第39章 当年的真相(1 / 2)

第三十九章

天上阴阴沉沉,乌云密布, 不远处的枯枝上停留着一只乌鸦, 嘎嘎地叫了两声, 继而慢悠悠地飞走了。

乌鸦凄厉的叫声把胡奶奶从回忆中拖了出来,她后退了一步,缩在胡老爷子身边, 伸手抱住了胡老爷子的胳膊, 小声说道:“承啸哥哥,我有点害怕。”

胡老爷子摸了摸她的头, 然后一手搂过她的肩膀,声音厚实有力:“我在。”

胡奶奶听到承啸哥哥这样说,心里好像又没有那么害怕了,看了看走在前面的几个人:“承啸哥哥, 我们要跟上他们。”

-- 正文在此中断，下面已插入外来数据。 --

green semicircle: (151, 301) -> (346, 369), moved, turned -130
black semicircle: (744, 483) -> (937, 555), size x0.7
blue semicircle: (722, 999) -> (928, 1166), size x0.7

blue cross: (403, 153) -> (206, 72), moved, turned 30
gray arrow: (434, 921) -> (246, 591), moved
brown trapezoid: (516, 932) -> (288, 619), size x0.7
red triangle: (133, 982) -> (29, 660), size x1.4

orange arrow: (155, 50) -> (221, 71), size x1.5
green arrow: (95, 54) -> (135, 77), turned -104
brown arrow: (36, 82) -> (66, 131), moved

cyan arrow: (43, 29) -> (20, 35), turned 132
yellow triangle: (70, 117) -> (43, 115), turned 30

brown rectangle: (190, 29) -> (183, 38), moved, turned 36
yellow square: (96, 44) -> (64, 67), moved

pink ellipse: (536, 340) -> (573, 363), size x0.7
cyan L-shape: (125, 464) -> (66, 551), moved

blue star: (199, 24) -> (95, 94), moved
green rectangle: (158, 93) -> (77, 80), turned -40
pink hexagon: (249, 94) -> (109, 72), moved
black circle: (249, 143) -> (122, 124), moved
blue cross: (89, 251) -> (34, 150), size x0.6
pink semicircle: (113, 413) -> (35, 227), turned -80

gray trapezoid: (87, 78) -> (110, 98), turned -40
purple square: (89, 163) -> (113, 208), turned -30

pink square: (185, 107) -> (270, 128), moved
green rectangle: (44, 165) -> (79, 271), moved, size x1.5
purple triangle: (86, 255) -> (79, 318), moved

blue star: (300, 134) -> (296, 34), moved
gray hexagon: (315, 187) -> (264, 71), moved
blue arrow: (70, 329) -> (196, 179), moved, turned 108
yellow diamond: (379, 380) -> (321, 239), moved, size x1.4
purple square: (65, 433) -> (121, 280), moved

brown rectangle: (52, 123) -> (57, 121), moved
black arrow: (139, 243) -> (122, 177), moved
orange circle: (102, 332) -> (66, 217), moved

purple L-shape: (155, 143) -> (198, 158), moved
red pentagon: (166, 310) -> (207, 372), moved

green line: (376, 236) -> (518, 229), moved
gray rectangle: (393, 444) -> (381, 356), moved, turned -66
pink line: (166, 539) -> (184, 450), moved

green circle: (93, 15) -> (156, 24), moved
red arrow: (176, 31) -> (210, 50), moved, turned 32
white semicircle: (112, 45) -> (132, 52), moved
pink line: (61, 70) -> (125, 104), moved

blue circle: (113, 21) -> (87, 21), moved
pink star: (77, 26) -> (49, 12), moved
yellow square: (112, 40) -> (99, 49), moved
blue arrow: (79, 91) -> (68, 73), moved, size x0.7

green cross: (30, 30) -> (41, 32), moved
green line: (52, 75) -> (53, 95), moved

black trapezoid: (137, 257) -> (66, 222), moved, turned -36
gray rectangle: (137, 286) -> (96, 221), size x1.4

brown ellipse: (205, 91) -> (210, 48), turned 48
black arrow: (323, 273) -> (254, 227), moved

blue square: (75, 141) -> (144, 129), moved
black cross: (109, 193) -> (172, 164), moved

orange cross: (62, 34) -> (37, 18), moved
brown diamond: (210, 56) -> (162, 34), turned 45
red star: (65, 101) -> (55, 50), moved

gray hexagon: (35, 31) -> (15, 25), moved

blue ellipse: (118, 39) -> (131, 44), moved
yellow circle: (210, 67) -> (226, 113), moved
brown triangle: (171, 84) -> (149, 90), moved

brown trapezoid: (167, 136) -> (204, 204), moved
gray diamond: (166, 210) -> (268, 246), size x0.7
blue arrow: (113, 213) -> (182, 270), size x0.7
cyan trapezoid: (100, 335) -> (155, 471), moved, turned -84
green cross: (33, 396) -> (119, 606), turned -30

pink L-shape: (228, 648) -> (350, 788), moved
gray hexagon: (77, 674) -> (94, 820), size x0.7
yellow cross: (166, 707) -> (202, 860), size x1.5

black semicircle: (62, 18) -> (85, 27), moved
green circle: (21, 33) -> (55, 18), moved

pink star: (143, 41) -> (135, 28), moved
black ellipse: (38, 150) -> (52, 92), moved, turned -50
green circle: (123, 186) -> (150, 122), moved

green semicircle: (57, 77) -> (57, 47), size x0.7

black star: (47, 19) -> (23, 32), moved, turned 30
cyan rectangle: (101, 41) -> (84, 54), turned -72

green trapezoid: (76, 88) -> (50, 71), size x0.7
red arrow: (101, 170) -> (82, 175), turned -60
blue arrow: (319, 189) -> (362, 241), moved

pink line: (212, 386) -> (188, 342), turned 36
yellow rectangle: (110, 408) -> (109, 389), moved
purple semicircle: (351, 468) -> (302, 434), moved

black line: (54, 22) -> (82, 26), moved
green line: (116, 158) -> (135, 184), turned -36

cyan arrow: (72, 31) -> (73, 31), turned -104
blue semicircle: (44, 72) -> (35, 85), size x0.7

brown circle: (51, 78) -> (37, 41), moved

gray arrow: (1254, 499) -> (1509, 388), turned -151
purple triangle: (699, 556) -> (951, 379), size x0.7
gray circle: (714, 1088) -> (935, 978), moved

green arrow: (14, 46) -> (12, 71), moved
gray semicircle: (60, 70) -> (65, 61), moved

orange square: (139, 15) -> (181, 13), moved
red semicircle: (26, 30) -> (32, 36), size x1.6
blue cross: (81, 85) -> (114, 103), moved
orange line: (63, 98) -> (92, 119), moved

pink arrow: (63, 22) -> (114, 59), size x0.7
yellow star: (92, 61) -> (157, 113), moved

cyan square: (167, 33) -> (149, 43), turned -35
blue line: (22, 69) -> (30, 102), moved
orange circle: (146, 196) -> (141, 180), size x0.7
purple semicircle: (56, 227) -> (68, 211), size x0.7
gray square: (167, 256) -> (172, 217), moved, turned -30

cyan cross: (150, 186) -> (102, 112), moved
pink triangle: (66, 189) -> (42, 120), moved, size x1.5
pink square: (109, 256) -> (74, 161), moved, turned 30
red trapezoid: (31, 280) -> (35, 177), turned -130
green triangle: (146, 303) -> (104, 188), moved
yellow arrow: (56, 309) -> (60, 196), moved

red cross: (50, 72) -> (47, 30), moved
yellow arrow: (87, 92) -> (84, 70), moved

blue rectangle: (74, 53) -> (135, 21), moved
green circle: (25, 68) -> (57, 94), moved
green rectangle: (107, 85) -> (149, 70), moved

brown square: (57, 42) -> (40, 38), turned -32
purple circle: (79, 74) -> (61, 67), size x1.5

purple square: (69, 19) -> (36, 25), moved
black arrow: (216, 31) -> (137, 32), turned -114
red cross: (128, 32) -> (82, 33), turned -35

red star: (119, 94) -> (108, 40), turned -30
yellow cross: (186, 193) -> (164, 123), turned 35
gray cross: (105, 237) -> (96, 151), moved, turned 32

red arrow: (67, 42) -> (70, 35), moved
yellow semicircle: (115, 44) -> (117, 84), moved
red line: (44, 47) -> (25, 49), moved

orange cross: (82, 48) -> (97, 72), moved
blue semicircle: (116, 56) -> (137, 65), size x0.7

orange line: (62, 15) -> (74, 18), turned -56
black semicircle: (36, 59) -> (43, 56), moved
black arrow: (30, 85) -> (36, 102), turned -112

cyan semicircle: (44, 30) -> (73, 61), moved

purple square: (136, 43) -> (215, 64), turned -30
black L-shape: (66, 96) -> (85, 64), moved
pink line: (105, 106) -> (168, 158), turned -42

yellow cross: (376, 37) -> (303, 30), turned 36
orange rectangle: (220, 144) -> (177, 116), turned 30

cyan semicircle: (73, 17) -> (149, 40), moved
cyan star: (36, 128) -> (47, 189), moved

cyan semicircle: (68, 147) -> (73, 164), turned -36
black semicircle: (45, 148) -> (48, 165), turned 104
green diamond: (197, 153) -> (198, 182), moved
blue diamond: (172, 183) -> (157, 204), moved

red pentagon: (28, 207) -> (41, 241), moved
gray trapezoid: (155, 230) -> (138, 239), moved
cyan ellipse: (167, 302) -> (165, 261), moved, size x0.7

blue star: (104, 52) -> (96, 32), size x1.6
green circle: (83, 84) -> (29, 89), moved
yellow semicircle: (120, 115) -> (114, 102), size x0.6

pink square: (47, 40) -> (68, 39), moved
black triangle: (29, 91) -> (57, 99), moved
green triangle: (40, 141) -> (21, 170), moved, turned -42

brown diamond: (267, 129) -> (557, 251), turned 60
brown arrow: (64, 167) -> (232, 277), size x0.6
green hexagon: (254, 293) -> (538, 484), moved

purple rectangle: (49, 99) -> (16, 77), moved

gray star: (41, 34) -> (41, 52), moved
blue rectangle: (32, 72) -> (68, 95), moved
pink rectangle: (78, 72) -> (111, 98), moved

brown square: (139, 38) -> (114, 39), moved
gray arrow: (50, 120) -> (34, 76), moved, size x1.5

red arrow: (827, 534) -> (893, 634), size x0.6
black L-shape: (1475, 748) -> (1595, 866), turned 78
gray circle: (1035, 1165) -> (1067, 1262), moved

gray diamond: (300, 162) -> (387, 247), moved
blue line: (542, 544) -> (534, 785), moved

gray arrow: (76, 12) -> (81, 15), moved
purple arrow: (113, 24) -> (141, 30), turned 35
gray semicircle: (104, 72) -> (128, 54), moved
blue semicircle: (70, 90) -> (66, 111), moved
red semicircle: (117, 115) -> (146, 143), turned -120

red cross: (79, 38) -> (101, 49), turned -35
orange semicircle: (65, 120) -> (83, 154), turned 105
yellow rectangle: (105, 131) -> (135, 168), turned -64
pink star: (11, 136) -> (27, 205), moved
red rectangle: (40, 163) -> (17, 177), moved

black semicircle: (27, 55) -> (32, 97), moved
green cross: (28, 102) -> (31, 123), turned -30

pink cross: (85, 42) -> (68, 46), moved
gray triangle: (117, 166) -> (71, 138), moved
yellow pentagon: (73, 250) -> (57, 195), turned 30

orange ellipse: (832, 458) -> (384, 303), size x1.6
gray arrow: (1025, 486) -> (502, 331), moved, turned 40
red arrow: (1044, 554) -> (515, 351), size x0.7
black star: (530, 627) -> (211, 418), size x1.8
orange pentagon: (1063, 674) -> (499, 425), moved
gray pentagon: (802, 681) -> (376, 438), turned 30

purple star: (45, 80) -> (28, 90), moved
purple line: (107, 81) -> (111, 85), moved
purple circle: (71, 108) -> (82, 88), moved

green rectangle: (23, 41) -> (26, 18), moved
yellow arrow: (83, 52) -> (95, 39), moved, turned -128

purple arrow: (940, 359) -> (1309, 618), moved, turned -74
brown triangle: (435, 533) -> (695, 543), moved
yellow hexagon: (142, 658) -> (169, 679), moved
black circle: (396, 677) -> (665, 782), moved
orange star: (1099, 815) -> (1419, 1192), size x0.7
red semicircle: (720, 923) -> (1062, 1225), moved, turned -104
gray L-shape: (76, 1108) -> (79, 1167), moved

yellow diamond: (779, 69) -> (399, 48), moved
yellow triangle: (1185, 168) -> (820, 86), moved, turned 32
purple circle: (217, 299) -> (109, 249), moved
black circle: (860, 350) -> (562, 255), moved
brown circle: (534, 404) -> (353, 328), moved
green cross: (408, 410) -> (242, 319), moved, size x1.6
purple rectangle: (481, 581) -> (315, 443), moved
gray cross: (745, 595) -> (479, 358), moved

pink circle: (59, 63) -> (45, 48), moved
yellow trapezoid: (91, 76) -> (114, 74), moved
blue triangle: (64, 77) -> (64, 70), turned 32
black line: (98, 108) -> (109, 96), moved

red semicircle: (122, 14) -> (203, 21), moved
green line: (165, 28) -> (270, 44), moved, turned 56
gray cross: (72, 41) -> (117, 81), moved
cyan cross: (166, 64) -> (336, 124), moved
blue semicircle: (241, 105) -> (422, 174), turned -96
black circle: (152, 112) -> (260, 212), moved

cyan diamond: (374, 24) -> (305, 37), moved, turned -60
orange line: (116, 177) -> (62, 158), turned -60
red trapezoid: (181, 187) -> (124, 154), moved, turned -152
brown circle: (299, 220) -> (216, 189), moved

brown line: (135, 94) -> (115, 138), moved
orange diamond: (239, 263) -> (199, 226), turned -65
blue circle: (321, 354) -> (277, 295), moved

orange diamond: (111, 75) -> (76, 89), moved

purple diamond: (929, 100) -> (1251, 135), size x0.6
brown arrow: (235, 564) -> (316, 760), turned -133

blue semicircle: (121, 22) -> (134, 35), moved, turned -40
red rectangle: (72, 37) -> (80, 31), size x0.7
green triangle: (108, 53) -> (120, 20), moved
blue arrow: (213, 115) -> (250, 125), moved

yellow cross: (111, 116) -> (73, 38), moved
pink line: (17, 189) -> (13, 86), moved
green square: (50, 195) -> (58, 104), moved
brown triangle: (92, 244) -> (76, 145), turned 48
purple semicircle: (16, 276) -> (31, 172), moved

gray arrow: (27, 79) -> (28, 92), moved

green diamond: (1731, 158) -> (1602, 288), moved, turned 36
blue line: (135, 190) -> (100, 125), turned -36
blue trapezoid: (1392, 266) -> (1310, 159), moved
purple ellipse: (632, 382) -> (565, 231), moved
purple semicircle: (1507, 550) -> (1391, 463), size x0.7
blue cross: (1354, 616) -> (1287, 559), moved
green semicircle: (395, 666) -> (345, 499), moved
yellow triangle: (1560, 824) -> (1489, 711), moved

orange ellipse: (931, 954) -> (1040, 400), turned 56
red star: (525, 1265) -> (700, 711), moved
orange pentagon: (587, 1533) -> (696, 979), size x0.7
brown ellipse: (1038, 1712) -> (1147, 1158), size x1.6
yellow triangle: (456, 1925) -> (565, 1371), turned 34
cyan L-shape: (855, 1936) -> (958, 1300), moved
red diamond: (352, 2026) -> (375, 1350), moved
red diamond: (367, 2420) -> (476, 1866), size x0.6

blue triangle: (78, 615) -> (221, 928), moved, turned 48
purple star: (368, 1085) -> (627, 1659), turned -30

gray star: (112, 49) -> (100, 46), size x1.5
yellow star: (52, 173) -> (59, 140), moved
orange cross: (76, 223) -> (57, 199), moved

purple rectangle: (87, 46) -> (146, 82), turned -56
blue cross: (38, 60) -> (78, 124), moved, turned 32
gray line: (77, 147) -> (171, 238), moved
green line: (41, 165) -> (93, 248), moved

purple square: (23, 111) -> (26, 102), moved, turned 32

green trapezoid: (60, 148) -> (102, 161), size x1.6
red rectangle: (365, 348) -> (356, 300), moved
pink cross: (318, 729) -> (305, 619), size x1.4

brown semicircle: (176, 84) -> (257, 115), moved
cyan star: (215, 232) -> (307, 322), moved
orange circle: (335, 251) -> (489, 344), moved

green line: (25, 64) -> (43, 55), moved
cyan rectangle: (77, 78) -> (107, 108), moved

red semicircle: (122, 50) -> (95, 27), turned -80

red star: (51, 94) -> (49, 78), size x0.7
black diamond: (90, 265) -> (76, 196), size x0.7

空气中隐隐地还能够闻到纸钱的味道,市里早就不允许户外烧纸钱了, 估计是有人偷偷在晚上过来给亲人烧纸钱。

美容医生奶奶回过头就看到胡奶奶在追赶他们, 于是开口说道:“慢慢来,别急, 我们已经到了, 就在这里等你们。”

胡奶奶听到已经到了,立马又走得快了几步,胡老爷子怕她摔倒了, 最后几步直接一下子把她抱了上去, 他们就这样站在了一个小小的石台上, 对面是石碑,石碑上刻着爱女李孜,照片已经泛白,看不清具体的长相,依稀能够感觉到她在笑。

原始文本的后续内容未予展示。